Luis,

Re Resources versus Reserves I'm using the IHS terminology.  I said this:

The 1P versus 2P definition applied to IHS data in the case of ME OPEC reserves is not comparable to the 1P versus 2P definitions as it may be applied or understood in the OECD.

Money and energy have not yet become equivalents.  High oil price in the North Sea has meant a larger number of field decomissionings being postponed, old fields geting refurbished (Forties), and keeping the infrastructure out there means satelite fields can get developed.  All that means more oil produced owing to higher price.  The higher the price goes, more and more marginal projects will get developed world wide - until that is as you correctly point out that you use more energy to develop than you recover.  I think there's a ways to go yet before we reach that point - but that will be the ultimate ceiling.

My feeling is that we go over peak in 2012±3 before net energy constraints kick in.  I think eventually electric cars will be cheaper to run than ICE cars with gasoline at $200.

All that means more oil produced owing to higher price.  The higher the price goes, more and more marginal projects will get developed world wide

I don't think the equation is quite that simple. The problem is that costs also rise with rising oil price, and perhaps surprisingly, oil companies don't factor that in. I'm not even sure how you could predict how much costs would rise, it depends so much on external economic factors.

So when they say "economic recovery at $60/bbl", they mean if underlying costs don't change. As Luis points out, poor EROEI tends to mean poor $ROI, but the link is not 1:1 for the reasons Chris outlines. Marginal projects will stay marginal, and if the price of oil has been undervalued, in fact become more marginal. It's a classic case of diminishing returns, which IMO is the underlying reason for the shape of the Hubbert curve.

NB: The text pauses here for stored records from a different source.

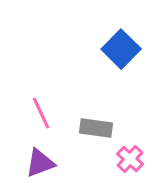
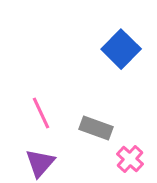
gray rectangle: rotated 12 degrees clockwise
purple triangle: rotated 28 degrees counterclockwise
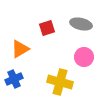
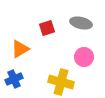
gray ellipse: moved 1 px up
yellow cross: moved 1 px right
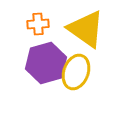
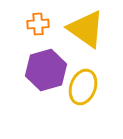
purple hexagon: moved 7 px down
yellow ellipse: moved 7 px right, 15 px down
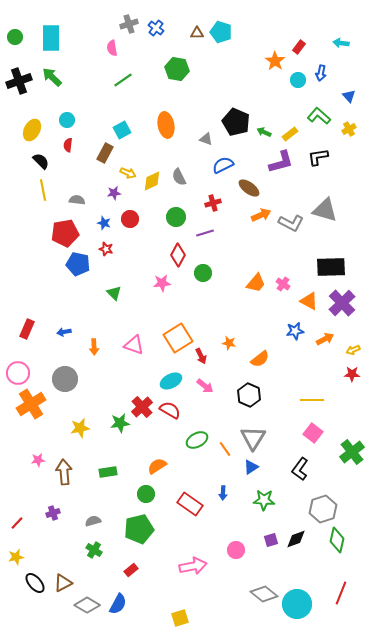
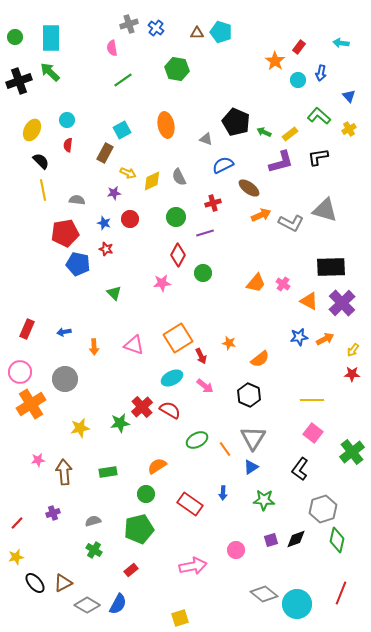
green arrow at (52, 77): moved 2 px left, 5 px up
blue star at (295, 331): moved 4 px right, 6 px down
yellow arrow at (353, 350): rotated 32 degrees counterclockwise
pink circle at (18, 373): moved 2 px right, 1 px up
cyan ellipse at (171, 381): moved 1 px right, 3 px up
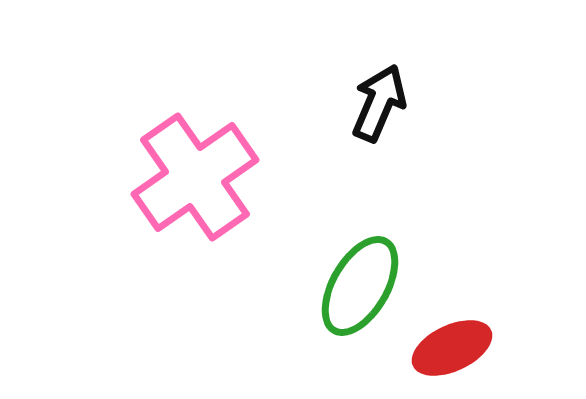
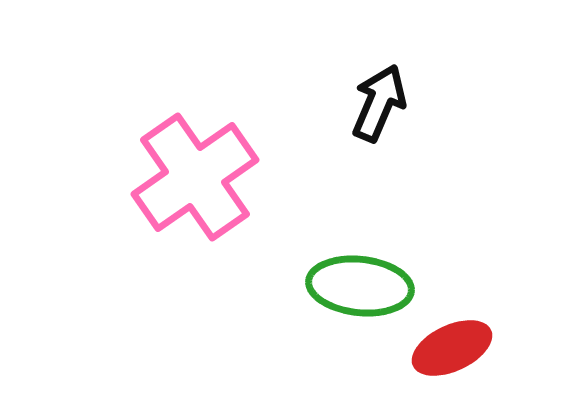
green ellipse: rotated 66 degrees clockwise
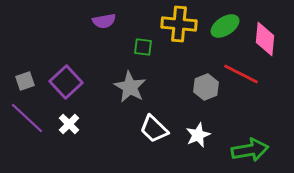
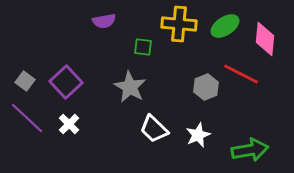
gray square: rotated 36 degrees counterclockwise
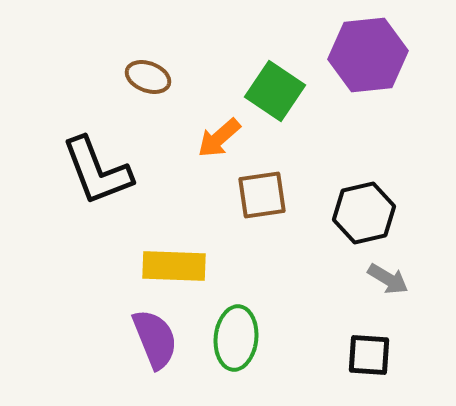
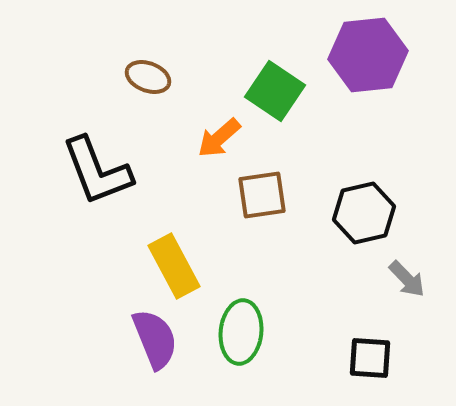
yellow rectangle: rotated 60 degrees clockwise
gray arrow: moved 19 px right; rotated 15 degrees clockwise
green ellipse: moved 5 px right, 6 px up
black square: moved 1 px right, 3 px down
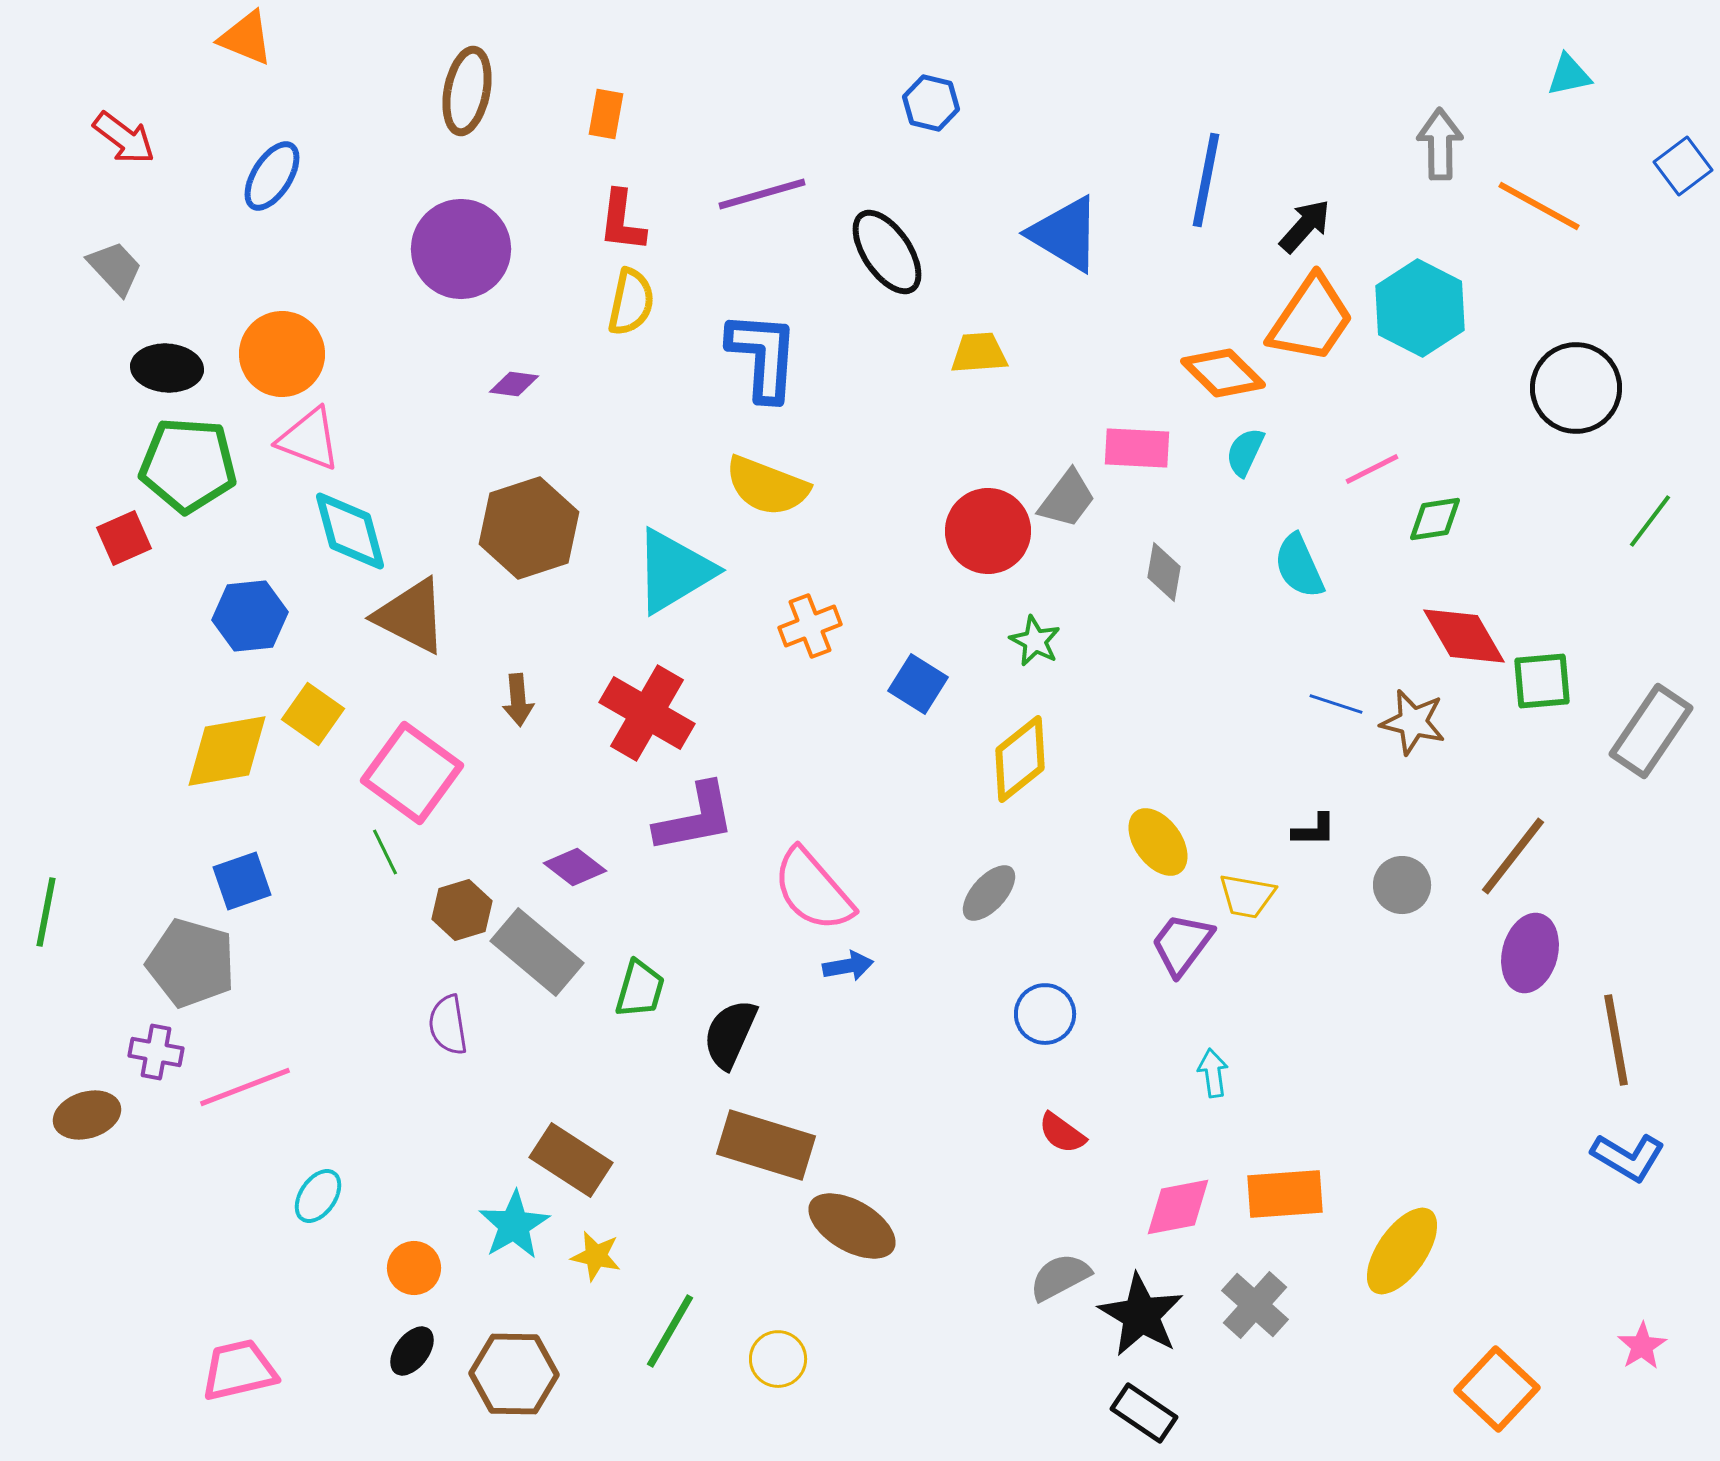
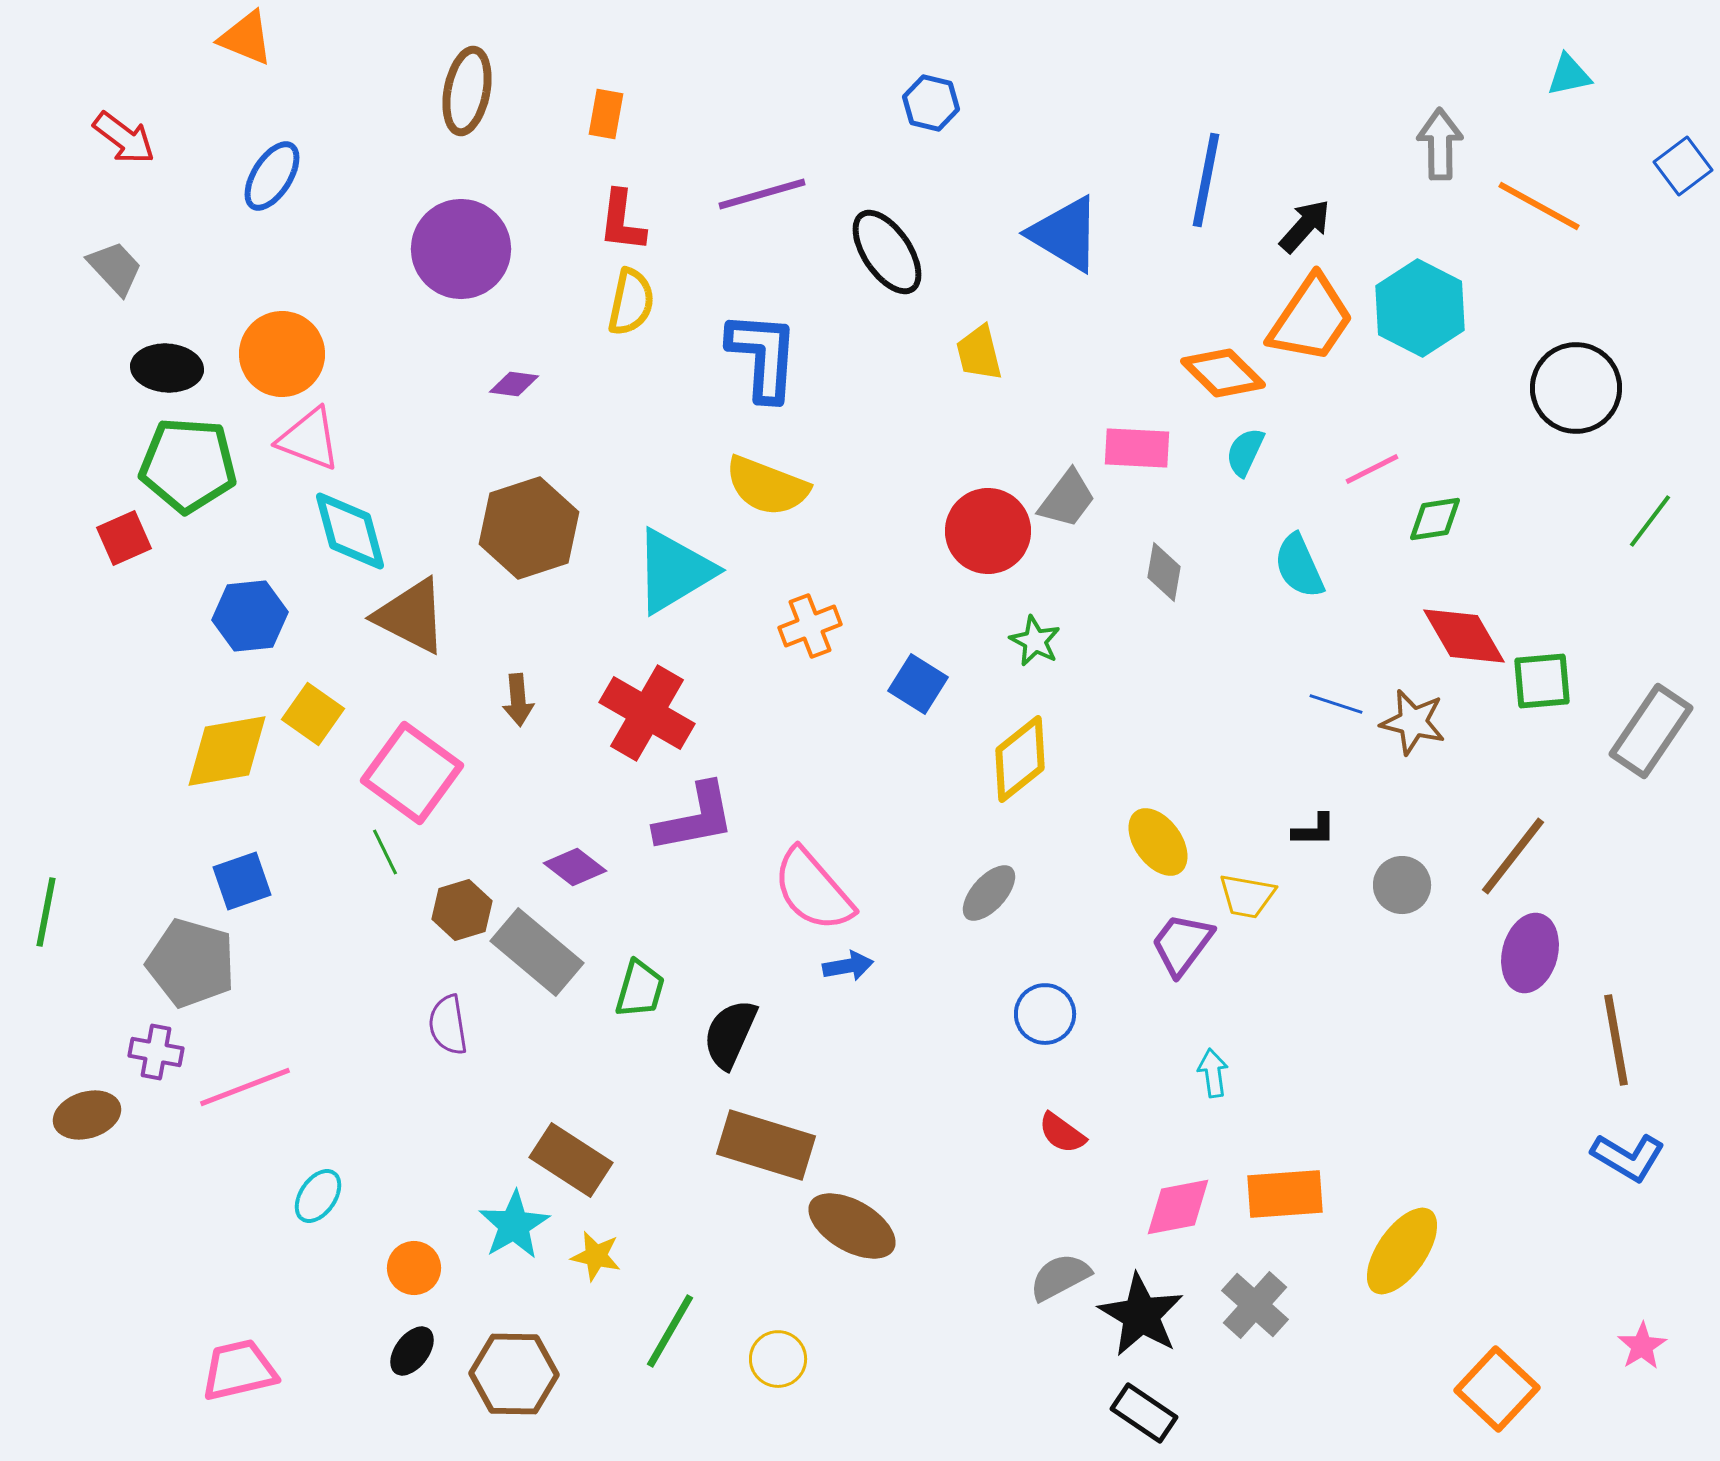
yellow trapezoid at (979, 353): rotated 100 degrees counterclockwise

While projects with paid infrastructure can be squeezed to produce more, new projects are facing escalating costs and I have read several reports saying certain planned projects are "under review" due to costs.

Incidentally this appears to be a major Achilles heel in CERA's assumptions, which I haven't seen mentioned much. They don't seem to take account that the rate of exploitation of marginal sources will be much lower than conventional sources, which is why they can't make up for decline, and why their predicted plateau is highly unlikely.